**WHAT YOU HAVE TO DO:**
All of the data, except its images, should be set down exactly as it appears.

**Stored items from a collection:**
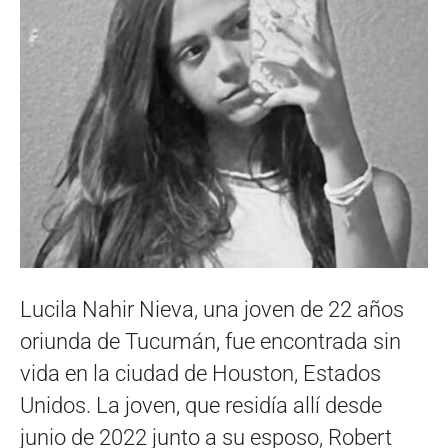
Lucila Nahir Nieva, una joven de 22 años
oriunda de Tucumán, fue encontrada sin
vida en la ciudad de Houston, Estados
Unidos. La joven, que residía allí desde
junio de 2022 junto a su esposo, Robert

**RESULT BELOW:**
Lucila Nahir Nieva, una joven de 22 años
oriunda de Tucumán, fue encontrada sin
vida en la ciudad de Houston, Estados
Unidos. La joven, que residía allí desde
junio de 2022 junto a su esposo, Robert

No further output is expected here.